**Task to complete**
Where does the string "proyecto" appear in the records? Copy every line that contains it.

**Material provided**
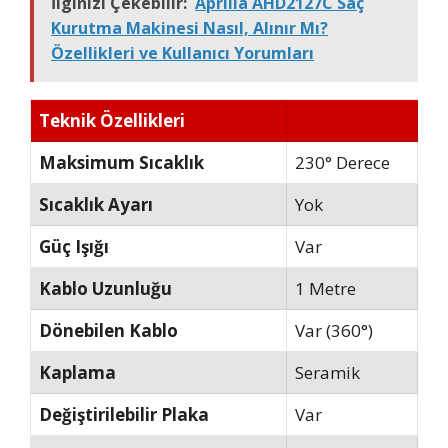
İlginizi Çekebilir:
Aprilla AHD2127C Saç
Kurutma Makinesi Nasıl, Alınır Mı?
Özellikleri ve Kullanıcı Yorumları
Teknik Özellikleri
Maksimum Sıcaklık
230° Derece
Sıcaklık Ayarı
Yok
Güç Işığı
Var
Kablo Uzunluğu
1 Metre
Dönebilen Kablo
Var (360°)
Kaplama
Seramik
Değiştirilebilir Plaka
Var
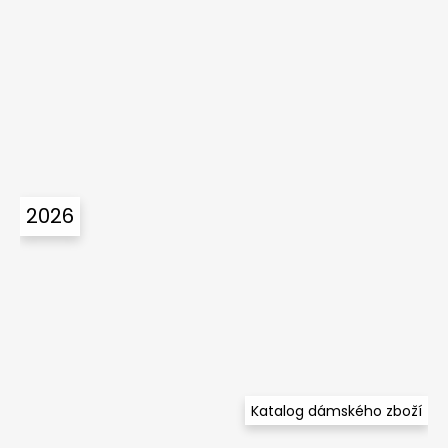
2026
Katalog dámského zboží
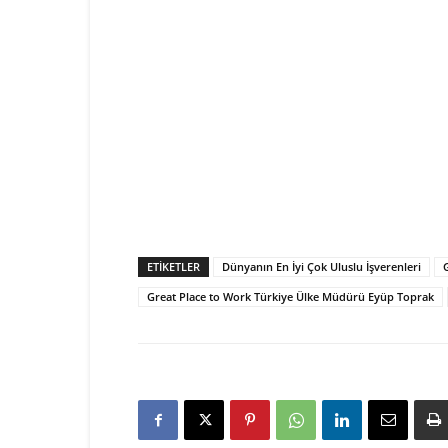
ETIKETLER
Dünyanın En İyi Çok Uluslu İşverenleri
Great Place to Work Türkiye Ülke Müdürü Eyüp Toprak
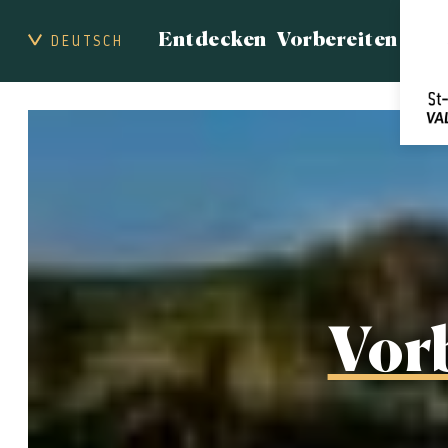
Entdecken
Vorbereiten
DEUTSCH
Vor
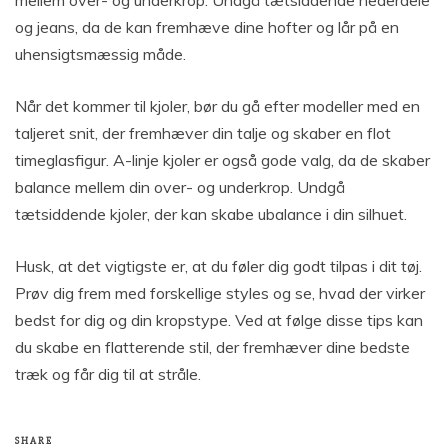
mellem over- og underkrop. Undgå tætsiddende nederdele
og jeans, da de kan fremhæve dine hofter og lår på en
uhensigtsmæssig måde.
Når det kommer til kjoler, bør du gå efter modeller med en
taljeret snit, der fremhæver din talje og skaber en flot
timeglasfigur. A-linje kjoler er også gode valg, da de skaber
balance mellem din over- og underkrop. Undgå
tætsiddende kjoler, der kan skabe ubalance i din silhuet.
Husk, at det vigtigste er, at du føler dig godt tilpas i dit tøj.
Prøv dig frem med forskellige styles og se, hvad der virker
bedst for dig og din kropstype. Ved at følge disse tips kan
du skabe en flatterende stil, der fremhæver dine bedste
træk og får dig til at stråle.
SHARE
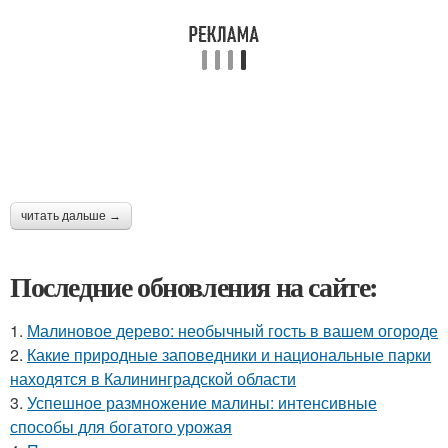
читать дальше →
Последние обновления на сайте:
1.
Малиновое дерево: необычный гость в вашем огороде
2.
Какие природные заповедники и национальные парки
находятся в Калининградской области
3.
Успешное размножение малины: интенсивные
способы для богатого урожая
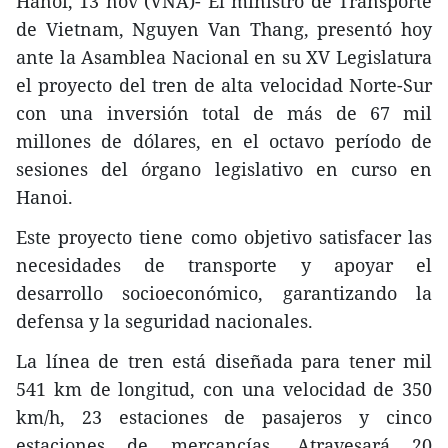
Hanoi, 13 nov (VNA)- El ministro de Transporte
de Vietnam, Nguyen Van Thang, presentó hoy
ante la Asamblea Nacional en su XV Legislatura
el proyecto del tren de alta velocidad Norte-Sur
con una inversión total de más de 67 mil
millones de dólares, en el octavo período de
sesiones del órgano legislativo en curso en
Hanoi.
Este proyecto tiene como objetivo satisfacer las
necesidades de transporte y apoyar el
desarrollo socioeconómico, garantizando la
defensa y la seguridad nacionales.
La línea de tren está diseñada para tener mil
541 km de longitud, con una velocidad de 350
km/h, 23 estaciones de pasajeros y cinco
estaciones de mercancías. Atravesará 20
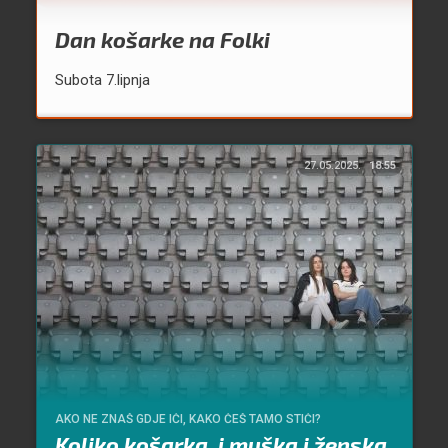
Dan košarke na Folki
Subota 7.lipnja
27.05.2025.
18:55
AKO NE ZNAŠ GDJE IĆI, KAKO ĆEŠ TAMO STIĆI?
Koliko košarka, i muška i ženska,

**Task result**
el proyecto del tren de alta velocidad Norte-Sur
Este proyecto tiene como objetivo satisfacer las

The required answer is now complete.